## Aim of the task:
Pull every line that holds the word "blue" from the entries.

= = =

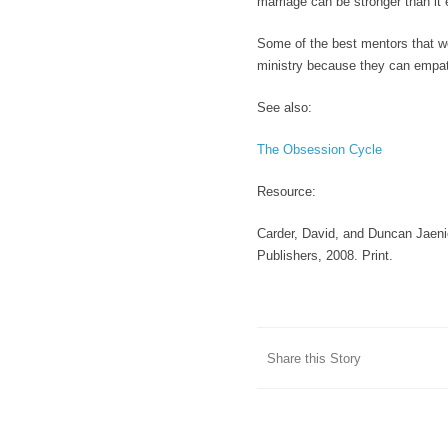
marriage can be stronger than it
Some of the best mentors that we
ministry because they can empat
See also:
The Obsession Cycle
Resource
:
Carder, David, and Duncan Jaenic
Publishers, 2008. Print.
Share this Story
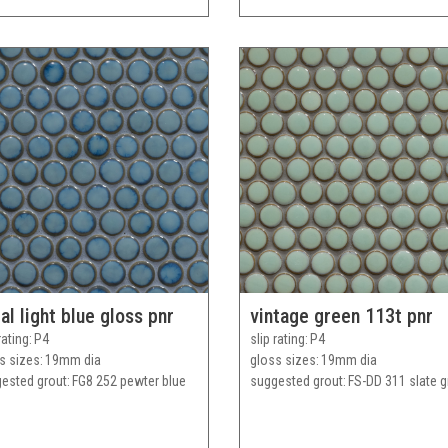
al light blue gloss pnr
vintage green 113t pnr
rating
P4
slip rating
P4
s sizes
19mm dia
gloss sizes
19mm dia
ested grout
FG8 252 pewter blue
suggested grout
FS-DD 311 slate g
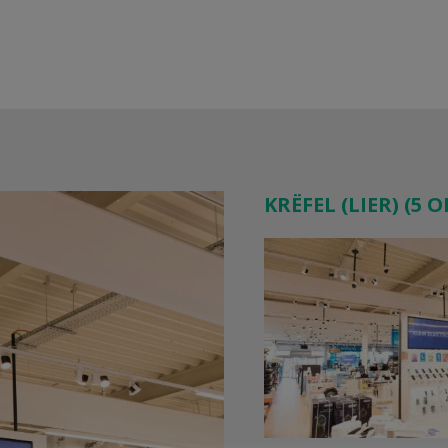
KRËFEL (LIER) (5 O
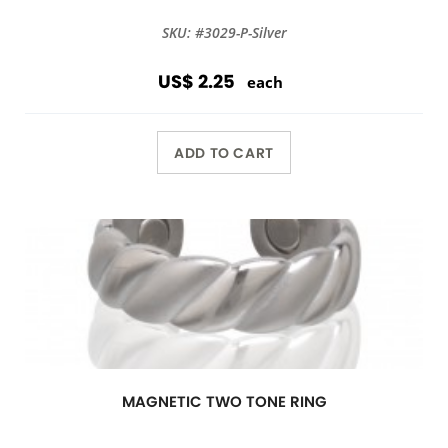
SKU: #3029-P-Silver
US$ 2.25
each
ADD TO CART
MAGNETIC TWO TONE RING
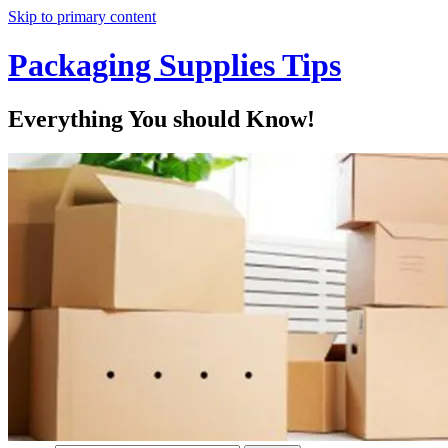
Skip to primary content
Packaging Supplies Tips
Everything You should Know!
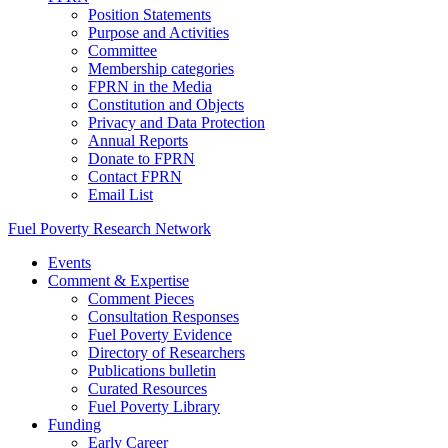
Position Statements
Purpose and Activities
Committee
Membership categories
FPRN in the Media
Constitution and Objects
Privacy and Data Protection
Annual Reports
Donate to FPRN
Contact FPRN
Email List
Fuel Poverty Research Network
Events
Comment & Expertise
Comment Pieces
Consultation Responses
Fuel Poverty Evidence
Directory of Researchers
Publications bulletin
Curated Resources
Fuel Poverty Library
Funding
Early Career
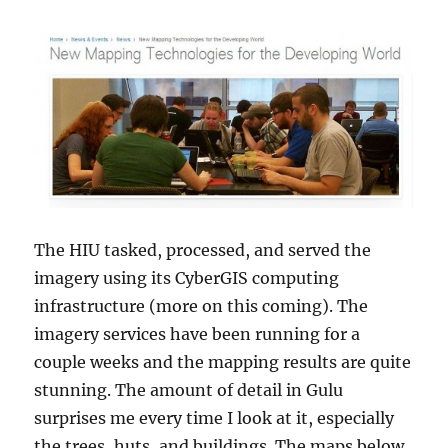
The HIU tasked, processed, and served the
imagery using its CyberGIS computing
infrastructure (more on this coming). The
imagery services have been running for a
couple weeks and the mapping results are quite
stunning. The amount of detail in Gulu
surprises me every time I look at it, especially
the trees, huts, and buildings. The maps below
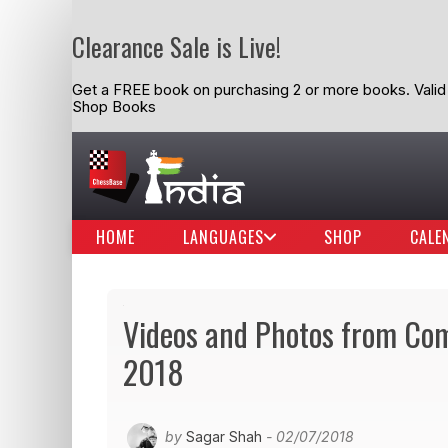
Clearance Sale is Live!
Get a FREE book on purchasing 2 or more books. Valid t
Shop Books
HOME
LANGUAGES
SHOP
CALE
Videos and Photos from C
2018
by
Sagar Shah
- 02/07/2018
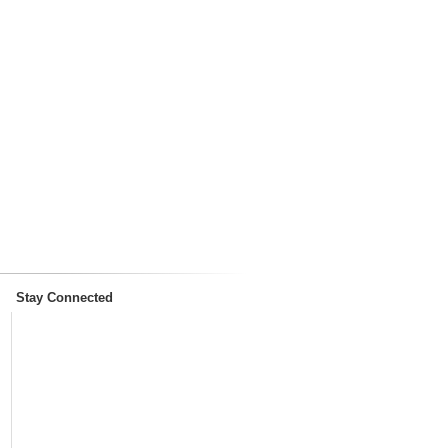
Stay Connected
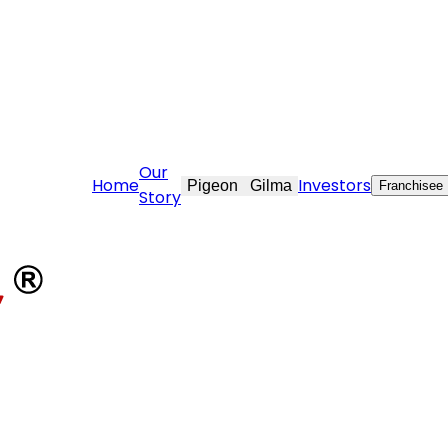
vekraft.com
Our
Home
Investors
Pigeon
Gilma
Franchisee
Story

= = =

## Exercise solution:
al light blue gloss pnr
FG8 252 pewter blue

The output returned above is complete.